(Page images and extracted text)

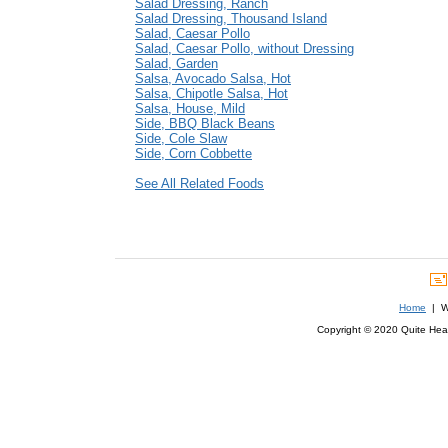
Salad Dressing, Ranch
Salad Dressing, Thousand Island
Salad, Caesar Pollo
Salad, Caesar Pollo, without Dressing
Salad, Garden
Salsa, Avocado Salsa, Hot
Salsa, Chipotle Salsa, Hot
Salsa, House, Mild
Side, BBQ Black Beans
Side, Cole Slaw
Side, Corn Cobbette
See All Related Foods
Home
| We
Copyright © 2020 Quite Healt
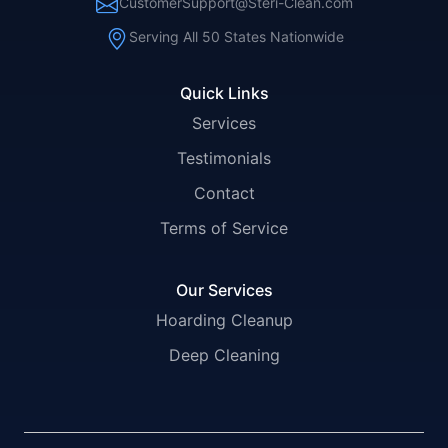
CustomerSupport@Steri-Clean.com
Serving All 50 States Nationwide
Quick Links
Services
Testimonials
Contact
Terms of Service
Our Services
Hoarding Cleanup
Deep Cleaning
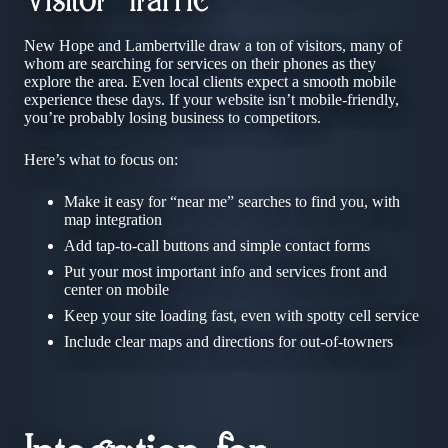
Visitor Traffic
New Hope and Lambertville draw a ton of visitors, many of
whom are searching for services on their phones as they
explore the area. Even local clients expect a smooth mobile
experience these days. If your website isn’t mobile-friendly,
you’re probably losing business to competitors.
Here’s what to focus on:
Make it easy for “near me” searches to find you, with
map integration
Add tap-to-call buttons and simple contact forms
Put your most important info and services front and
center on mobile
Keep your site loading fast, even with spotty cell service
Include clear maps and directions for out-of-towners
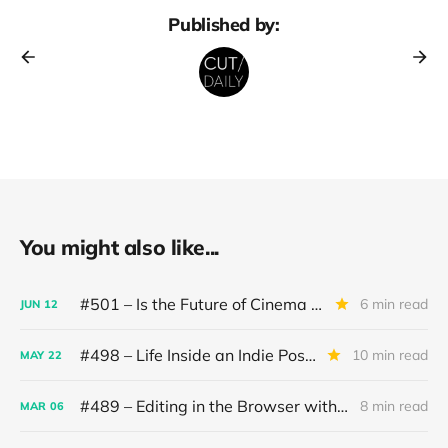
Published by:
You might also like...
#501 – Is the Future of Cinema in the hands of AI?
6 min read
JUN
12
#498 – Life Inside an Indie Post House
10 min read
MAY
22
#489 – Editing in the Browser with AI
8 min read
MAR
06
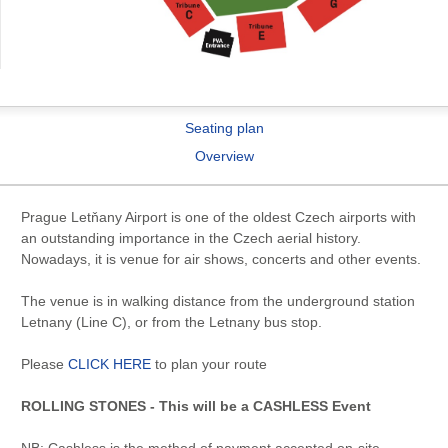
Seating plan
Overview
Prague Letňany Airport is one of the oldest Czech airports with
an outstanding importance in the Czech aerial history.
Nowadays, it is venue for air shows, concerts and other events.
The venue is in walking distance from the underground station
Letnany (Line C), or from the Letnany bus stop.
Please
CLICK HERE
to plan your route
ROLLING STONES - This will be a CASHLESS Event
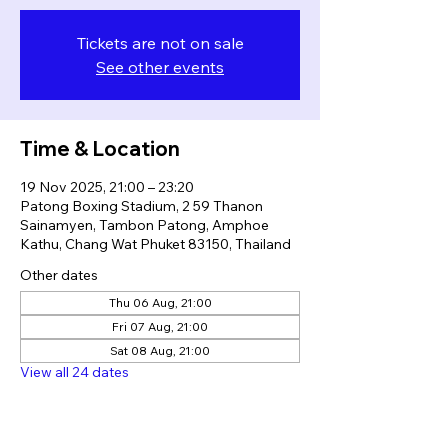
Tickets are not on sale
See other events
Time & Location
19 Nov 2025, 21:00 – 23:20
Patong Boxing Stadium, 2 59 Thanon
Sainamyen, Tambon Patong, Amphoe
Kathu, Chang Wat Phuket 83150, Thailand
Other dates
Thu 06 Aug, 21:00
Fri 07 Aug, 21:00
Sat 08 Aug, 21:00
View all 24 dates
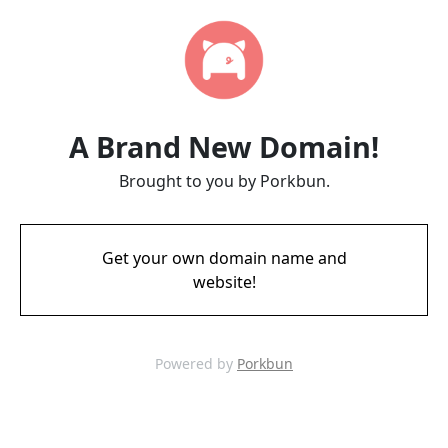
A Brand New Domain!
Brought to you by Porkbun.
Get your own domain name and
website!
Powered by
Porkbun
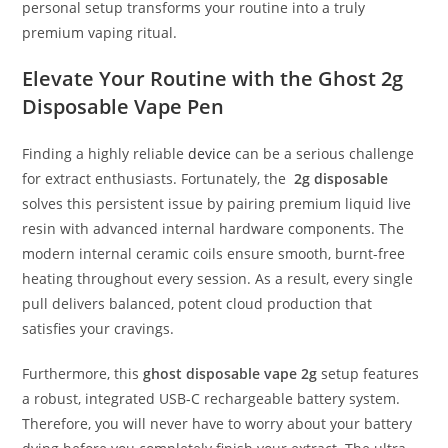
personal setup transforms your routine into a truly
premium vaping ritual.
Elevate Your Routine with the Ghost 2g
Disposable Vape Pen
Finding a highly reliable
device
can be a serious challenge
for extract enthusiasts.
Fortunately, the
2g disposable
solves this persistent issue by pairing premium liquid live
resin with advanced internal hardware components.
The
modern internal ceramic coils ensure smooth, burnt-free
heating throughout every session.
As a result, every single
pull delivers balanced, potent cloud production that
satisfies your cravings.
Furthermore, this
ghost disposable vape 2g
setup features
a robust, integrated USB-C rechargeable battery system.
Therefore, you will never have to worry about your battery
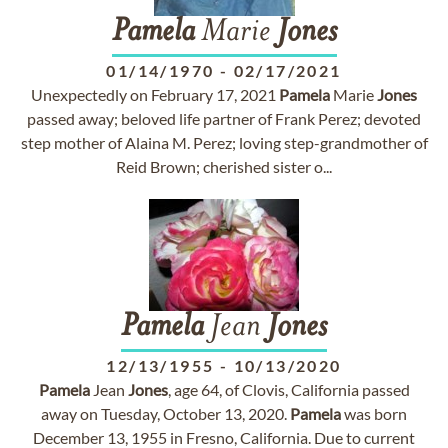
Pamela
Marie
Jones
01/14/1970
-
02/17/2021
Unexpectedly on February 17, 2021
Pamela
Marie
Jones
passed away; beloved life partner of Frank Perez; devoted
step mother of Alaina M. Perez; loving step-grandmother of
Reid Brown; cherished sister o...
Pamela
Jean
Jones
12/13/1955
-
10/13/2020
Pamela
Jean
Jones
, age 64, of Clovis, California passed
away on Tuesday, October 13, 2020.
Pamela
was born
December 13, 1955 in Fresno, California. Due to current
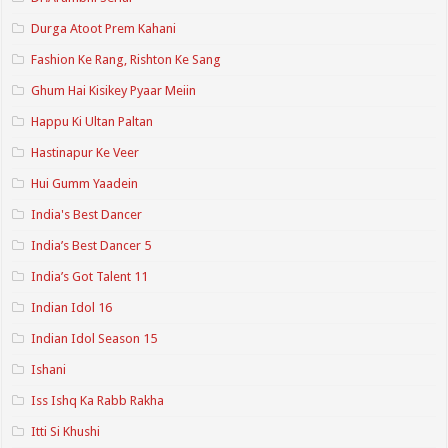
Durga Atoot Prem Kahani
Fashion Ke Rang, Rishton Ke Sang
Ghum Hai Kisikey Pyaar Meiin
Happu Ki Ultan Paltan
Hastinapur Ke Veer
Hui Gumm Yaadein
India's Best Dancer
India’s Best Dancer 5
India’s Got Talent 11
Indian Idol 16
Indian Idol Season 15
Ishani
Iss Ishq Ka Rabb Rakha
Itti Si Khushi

## Prompt
Which lines of the entries contain "Caesar"? Count them and write only the number.

## Solved problem
2